Build Your Own LLM Eval Harness vs. Off-the-Shelf Observability

Most teams treat LLM quality the same way: ship the prompt, then bolt on whatever observability or evals they can find.

That works until it doesn't. The question isn't whether to measure—it's who owns the pipeline.

The problem

You need to know if your LLM output is good enough to ship.

"Good enough" is product-specific. For a narrative game it's continuity and choice quality. For a support bot it's accuracy and tone. For a code assistant it's correctness and style. Off-the-shelf platforms give you dashboards, traces, and sometimes generic "quality" scores. They rarely give you the right signal for your product.

So you're stuck between building something that fits but takes time, or buying something that's fast but wrong.

Why "just use a platform" falls short

Observability platforms are great at:

Tracing calls and latency
Logging tokens and cost
Surfacing errors and fallbacks

They're weak at:

Defining what "good" means for your use case
Running deterministic checks (e.g. "last event must be a choice")
Multi-turn or stateful evals (e.g. narrative continuity across 5 scenes)
Tight feedback loops: change prompt → run evals → read report in your repo

Most platforms assume you'll add custom evals or "scores" later. In practice, that means you're still building—just inside their UI and their taxonomy instead of in code you own.

Why "build everything yourself" is a trap

The other extreme is a full custom eval engine: dataset format, runner, scorers, reporting, CI integration.

That's a product. If you're not selling evals, you're maintaining a second codebase. Scorers drift. Datasets get stale. The harness that worked at 10 cases breaks at 500. Most teams underestimate how much ongoing care a good eval pipeline needs.

The real problem isn't build vs. buy. It's who defines "good" and where the feedback loop lives.

What actually works

Own the definition of good. Borrow the rest.

You define: What to measure (e.g. "every scene ends with a choice", "continuity across turns"). Write these as code: scorers, judges, or small scripts that consume LLM output and return pass/fail or a score.
You own: The eval dataset (cases, inputs, expected shape) and the runner that calls your LLM and runs your checks. That can be a simple script (e.g. load cases, call model, run scorers, print summary). No need for a fancy platform to do that.
You can still use: A platform for traces, cost, and errors. Use it for ops and debugging, not as the source of truth for "is this output good enough to ship."

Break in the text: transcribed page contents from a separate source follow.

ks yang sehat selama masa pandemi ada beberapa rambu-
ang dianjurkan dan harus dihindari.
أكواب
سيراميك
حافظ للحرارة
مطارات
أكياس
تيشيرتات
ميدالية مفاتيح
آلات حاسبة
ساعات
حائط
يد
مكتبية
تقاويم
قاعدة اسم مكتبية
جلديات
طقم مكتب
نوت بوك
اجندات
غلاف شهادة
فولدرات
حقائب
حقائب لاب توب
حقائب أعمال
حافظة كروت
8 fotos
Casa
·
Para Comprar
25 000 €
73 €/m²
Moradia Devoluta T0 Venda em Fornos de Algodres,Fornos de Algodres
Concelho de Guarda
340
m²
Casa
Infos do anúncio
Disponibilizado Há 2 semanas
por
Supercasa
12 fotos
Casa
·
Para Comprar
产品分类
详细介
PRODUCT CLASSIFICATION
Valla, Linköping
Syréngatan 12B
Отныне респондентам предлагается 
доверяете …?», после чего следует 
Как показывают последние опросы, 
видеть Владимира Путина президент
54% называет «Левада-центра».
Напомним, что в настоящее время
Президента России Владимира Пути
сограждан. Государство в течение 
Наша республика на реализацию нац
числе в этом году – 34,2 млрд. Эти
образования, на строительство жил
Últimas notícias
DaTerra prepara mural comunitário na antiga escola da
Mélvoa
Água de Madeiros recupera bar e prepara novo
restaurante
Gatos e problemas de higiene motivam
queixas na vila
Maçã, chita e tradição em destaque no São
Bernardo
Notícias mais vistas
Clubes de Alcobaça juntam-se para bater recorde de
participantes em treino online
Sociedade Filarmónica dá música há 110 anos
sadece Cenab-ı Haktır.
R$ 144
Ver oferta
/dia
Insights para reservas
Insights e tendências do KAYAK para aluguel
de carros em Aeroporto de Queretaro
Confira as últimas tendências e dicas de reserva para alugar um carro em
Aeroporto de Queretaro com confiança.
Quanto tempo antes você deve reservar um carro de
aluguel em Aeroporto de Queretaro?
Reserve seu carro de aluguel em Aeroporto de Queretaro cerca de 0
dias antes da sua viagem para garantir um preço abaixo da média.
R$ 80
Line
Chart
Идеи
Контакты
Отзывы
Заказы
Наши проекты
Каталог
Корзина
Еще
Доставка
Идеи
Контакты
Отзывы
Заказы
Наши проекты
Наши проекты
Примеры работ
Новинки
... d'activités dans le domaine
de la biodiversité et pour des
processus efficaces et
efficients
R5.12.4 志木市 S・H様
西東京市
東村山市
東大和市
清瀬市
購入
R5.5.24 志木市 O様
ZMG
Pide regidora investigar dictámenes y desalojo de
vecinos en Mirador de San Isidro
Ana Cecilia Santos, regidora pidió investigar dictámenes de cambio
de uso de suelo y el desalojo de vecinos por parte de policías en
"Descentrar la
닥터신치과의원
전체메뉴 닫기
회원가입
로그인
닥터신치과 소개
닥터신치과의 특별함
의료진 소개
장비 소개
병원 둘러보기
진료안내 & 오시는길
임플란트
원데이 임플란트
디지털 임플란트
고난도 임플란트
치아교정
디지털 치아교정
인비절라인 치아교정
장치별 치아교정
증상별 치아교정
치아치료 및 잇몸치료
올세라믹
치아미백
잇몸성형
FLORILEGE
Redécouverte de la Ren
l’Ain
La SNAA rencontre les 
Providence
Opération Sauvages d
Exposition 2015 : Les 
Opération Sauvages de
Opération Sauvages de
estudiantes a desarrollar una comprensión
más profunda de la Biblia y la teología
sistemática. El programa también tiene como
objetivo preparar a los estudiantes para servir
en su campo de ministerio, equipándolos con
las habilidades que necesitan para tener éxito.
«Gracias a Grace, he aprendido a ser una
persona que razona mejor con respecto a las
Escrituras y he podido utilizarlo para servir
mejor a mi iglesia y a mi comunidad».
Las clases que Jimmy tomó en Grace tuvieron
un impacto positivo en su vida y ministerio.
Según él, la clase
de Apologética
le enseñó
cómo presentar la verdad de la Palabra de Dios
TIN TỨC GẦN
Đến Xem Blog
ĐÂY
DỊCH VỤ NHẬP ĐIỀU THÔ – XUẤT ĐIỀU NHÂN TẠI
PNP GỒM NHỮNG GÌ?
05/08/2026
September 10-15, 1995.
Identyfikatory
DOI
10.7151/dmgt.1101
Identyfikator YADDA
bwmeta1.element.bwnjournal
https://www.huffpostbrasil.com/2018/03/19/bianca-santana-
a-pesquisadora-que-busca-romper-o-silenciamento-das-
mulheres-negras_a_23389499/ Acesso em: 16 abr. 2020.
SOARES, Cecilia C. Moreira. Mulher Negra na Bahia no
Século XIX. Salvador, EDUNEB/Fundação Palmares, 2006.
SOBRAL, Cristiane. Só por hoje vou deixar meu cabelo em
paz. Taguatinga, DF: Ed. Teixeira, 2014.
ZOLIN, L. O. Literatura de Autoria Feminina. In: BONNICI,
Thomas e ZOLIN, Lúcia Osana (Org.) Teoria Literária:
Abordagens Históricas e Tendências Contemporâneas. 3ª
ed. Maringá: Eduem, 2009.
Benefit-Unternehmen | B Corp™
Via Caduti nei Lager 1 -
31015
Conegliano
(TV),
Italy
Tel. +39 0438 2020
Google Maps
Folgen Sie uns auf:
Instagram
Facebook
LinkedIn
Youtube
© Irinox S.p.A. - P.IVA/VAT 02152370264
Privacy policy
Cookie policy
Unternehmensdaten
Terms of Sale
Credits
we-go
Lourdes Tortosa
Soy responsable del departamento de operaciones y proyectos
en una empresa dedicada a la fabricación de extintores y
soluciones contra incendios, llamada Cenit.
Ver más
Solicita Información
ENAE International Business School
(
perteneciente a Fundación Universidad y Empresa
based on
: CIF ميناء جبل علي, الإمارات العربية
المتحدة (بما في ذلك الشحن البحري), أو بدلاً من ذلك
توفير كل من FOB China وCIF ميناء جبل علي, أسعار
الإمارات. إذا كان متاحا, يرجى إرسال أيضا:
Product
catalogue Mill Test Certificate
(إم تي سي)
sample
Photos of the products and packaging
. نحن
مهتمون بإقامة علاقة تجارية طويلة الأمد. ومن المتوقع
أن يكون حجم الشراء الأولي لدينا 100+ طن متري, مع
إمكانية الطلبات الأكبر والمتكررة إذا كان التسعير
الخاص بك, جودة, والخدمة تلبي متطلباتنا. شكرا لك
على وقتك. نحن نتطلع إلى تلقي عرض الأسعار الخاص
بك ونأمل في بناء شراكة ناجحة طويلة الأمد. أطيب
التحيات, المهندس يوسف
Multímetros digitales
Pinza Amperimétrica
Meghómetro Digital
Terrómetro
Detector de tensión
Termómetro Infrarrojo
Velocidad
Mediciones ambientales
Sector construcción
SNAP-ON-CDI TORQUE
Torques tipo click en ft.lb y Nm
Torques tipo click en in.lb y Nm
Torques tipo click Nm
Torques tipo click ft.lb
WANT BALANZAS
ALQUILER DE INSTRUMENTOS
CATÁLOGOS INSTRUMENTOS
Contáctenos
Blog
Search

So: custom evals + minimal runner in your repo, optional observability for everything else.

Concrete setup

We do this for a narrative AI:

Dataset: JSONL of cases (input + optional expected shape). One line per case. Easy to version and grow.
Runner: A script that loads cases, calls the BAML function (e.g. narrative scene), runs deterministic scorers (schema, rules like "no back-to-back dialogue") and optionally an LLM-as-judge for continuity. Writes a short report to stdout or a file.
Simulate run: A separate script that runs a multi-turn playthrough (same as prod), writes a human-readable report to a file. We (or the AI) run it, read the output, and refine prompts. No copy-paste.
CI: Run the eval script on a subset of cases; fail the build if something regresses. No dashboard required for that.

We don't use a platform to decide if a scene is valid. We use code. We might use a platform later for cost and latency; the eval harness doesn't depend on it.

Takeaways

Platforms are for ops and visibility, not for product-specific quality. Use them for traces, cost, errors—not as your eval source of truth.
You need a small eval harness anyway. Dataset + runner + your own scorers. That's the only way to get signal that matches your product.
Keep the feedback loop in repo. Scripts, reports, CI. So you can change a prompt and re-run evals without leaving your stack.
Build the minimum runner. A few hundred lines that load cases, call the LLM, run checks, print results. You can add a platform later; you can't retrofit product-specific quality into a generic one.

Build the eval logic. Borrow the rest.